Agent Performance and Scaffolding

Several cutting-edge language models were tested on MLE-bench using different agent scaffolds, with the best-performing setup using OpenAI’s o1-preview model in combination with the AIDE framework. AIDE is purpose-built for Kaggle-style competitions, allowing agents to autonomously generate, test, and improve their submissions. This setup performed admirably, achieving a medal in 16.9% of competitions. Although this might seem low, it highlights how difficult and nuanced these engineering tasks are, even for state-of-the-art AI.
The results indicate that agents perform well when allowed multiple attempts. With just one pass (pass@1), the o1-preview model achieved a medal in 16.9% of tasks, but this doubled to 34.1% when agents were given eight attempts. This suggests that agent scaffolding and trial-and-error strategies play a critical role in improving the performance of AI models on complex, real-world tasks. In comparison, GPT-4o, another strong model, only scored 8.7% under the same conditions, illustrating the significance of model choice and the support framework for task-solving.

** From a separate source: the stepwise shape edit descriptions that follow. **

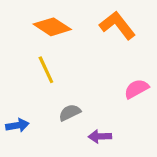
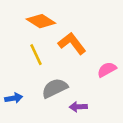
orange L-shape: (117, 25) -> (72, 43), moved
gray semicircle: (70, 113) -> (55, 88), size x1.5

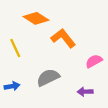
yellow line: (36, 55) -> (15, 48), moved
purple arrow: (78, 107) -> (85, 92), moved

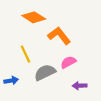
yellow line: (15, 48) -> (25, 54), moved
pink semicircle: (94, 61) -> (68, 62), moved

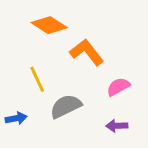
pink semicircle: (68, 62) -> (118, 87), moved

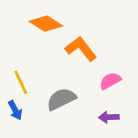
yellow line: (37, 79) -> (21, 82), moved
blue arrow: (16, 118) -> (15, 110), turned 72

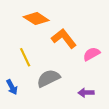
pink semicircle: (110, 81) -> (92, 54), moved
yellow line: (21, 82) -> (25, 57), moved

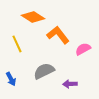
yellow line: (25, 57) -> (17, 44), moved
purple arrow: (86, 93) -> (70, 84), moved

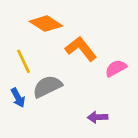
gray semicircle: (44, 71) -> (47, 86), moved
blue arrow: (11, 79) -> (18, 98), moved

Dataset Contamination and Scalability

A key consideration in any benchmark is the risk of contamination—AI models potentially solving tasks based on prior exposure to similar data during training. In MLE-bench, specific experiments were conducted to explore whether contamination inflated scores. The results showed minimal contamination, with no significant correlation between a model’s familiarity with Kaggle discussions and its performance on the competitions. Additionally, MLE-bench allows for scalable resource allocation, testing how agents perform when given more compute power or time. For example, performance improved marginally when models were allowed 100 hours to work on tasks, but the gains were relatively modest, suggesting time constraints are not the main bottleneck for these agents.

Resource Scaling Experiments

One of the major contributions of MLE-bench is its investigation into resource scaling, exploring how models perform with varying hardware setups. When agents were given more GPU power (upgrading from a single GPU to two GPUs), the performance remained roughly the same, indicating that agents do not fully leverage additional hardware in many cases. Similarly, increasing the time allocated per task (from 24 to 100 hours) improved results, but only incrementally.

Conclusion

MLE-bench fills a crucial gap by providing a comprehensive, real-world benchmark for assessing AI agents' machine learning engineering capabilities. The benchmark, along with its public release, aims to foster further research into understanding the limits and potential of AI in handling complex ML tasks autonomously. By using competitions that reflect real-world challenges, MLE-bench ensures that the progress made by AI agents will be relevant to industry and research applications, and provides a foundation for advancing both AI development and its safe deployment.